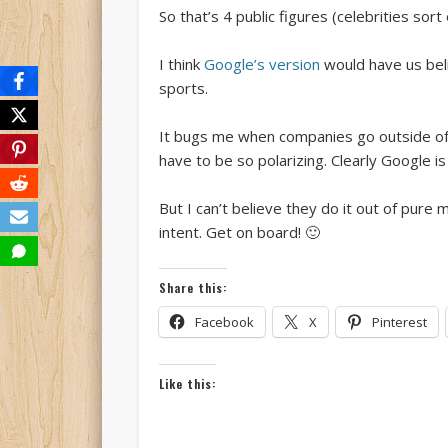
So that’s 4 public figures (celebrities sor
I think
Google’s version
would have us beli
sports.
It bugs me when companies go outside of the
have to be so polarizing. Clearly Google is
But I can’t believe they do it out of pure 
intent. Get on board! 🙂
Share this:
Facebook
X
Pinterest
Like this:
*-*-*
Your answer should be every line above that contains the word "Google".

Google’s version
have to be so polarizing. Clearly Google is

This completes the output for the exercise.